Знал языки английский, французский, немецкий, позже выучил польский, испанский и чешский. Еще позже, в пятьдесят лет, стал учить греческий. На пятом курсе медицинского факультета лечил мужиков и дворовых. С такими знаниями мог стать ученым, химиком, врачом, мог быть сельским хозяином, мог стать юристом или чиновником с хорошими шансами на карьеру. Но три университета и дюжина наук, которые он изучил, были нужны только для того, чтобы понять: нет, он будет писателем.
Вход в литературу получился у него удачным — со скандала, сам он так и сказал: «успех скандала». То, до чего Набоков дошел не сразу — порнография как билет во всеобщую известность, — Боборыкину удалось на первом же шаге. Правда, на нынешний взгляд никакой порнографии в «Жертве вечерней» нет, но во времена, когда юбка чуть выше щиколоток считалась короткой, были иные понятия… Потом он говорил, что ничего такого не замышлял, а только писал, как пишется, разоблачительный роман о жизни высшего света, а если точнее, о «моральной несостоятельности наших светских женщин». Ну и разоблачил!

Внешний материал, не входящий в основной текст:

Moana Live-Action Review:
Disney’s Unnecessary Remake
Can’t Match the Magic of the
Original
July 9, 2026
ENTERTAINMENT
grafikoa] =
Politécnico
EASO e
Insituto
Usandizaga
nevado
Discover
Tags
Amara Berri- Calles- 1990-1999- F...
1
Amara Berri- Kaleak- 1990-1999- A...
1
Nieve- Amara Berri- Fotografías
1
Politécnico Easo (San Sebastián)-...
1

В это же время он — молодой многообещающий автор, владелец двух имений — купил журнал «Библиотека для чтения». Тогда это был один из уважаемых толстых журналов с 1300 подписчиков. Предыдущий редактор, Писемский, советовал ему взять журнал, кому как не ему, молодому, энергичному, полному идей? — он увлекся и взял. Быстро обнаружилось, что касса пуста, подписчиков меньше, чем заявлено; взял он, значит, на себя предприятие на грани краха. Два года бился, вкладывал свои деньги, брал в долг, но спастись не смог. И «спавшая с неба благодать» не спасла, пришлось отдать все, что имел. «Но дефицит по изданию «Библиотеки для чтения» заставил меня к 1864 году заложить мою землю с лесом в Нижегородском дворянском банке за ничтожную сумму в 15 000 рублей (теперь она стоила бы гораздо более ста тысяч), и она пошла с аукциона менее чем за двадцать тысяч».
«И вышло так, что все мое помещичье достояние пошло, в сущности, на литературу. За два года с небольшим я, как редактор и сотрудник своего журнала, почти ничем из деревни не пользовался и жил на свой труд».

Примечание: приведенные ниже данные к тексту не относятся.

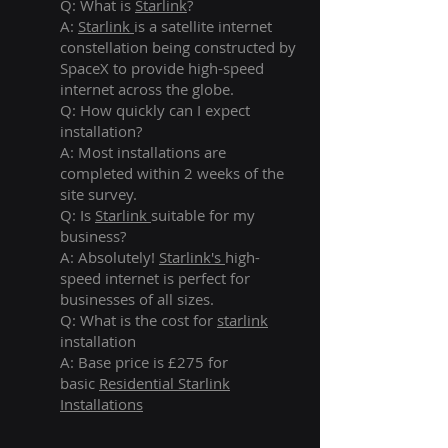
Q: What is
Starlink
?
A:
Starlink
is a satellite internet
constellation being constructed by
SpaceX to provide high-speed
internet across the globe.
Q: How quickly can I expect
installation?
A: Most installations are
completed within 2 weeks of the
site survey.
Q: Is
Starlink
suitable for my
business?
A: Absolutely!
Starlink's
high-
speed internet is perfect for
businesses of all sizes.
Q: What is the cost for
starlink
installation
A: Base price is £275 for
basic
Residential Starlink
Installations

Так и предстояло ему жить дальше всю свою жизнь писателя — на свой труд. Никогда больше никаких других денег не имел, кроме тех, что платили ему за его рукописи. Считал, что долг писателя писать, и поэтому не отстранялся ни от какой литературной работы. Писал воскресные фельетоны в одни газеты и четверговые корреспонденции в другие, писал под своим именем и не под своим. Фельетоны в «Библиотеке для чтения» подписывал псевдонимом Петр Нескажусь, в «Искру» из Парижа писал под псевдонимом Экс-король Вейдавут, в «Русский инвалид» под псевдонимом Авенир Миролюбов. Много было в прессе Боборыкина, но ведь это только малая часть того, что он писал, а главное — романы. Задумывая роман, так себе и говорил: первая часть будет двадцать печатных листов, вторая тоже двадцать, и третья тоже… И все это в один год.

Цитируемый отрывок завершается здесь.